- _Page images and extracted text_:
- Opening Delimiter -

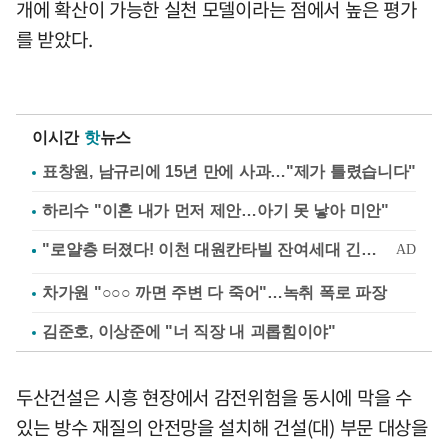
개에 확산이 가능한 실천 모델이라는 점에서 높은 평가
를 받았다.
이시간
핫
뉴스
표창원, 남규리에 15년 만에 사과…"제가 틀렸습니다"
하리수 "이혼 내가 먼저 제안…아기 못 낳아 미안"
차가원 "○○○ 까면 주변 다 죽어"…녹취 폭로 파장
김준호, 이상준에 "너 직장 내 괴롭힘이야"
두산건설은 시흥 현장에서 감전위험을 동시에 막을 수
있는 방수 재질의 안전망을 설치해 건설(대) 부문 대상을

- Closing Delimiter -

- _Task instructions_: Every record must be transcribed faithfully, with no picture carried over.

- _Solved exercise_:
개에 확산이 가능한 실천 모델이라는 점에서 높은 평가
를 받았다.
이시간
핫
뉴스
표창원, 남규리에 15년 만에 사과…"제가 틀렸습니다"
하리수 "이혼 내가 먼저 제안…아기 못 낳아 미안"
차가원 "○○○ 까면 주변 다 죽어"…녹취 폭로 파장
김준호, 이상준에 "너 직장 내 괴롭힘이야"
두산건설은 시흥 현장에서 감전위험을 동시에 막을 수
있는 방수 재질의 안전망을 설치해 건설(대) 부문 대상을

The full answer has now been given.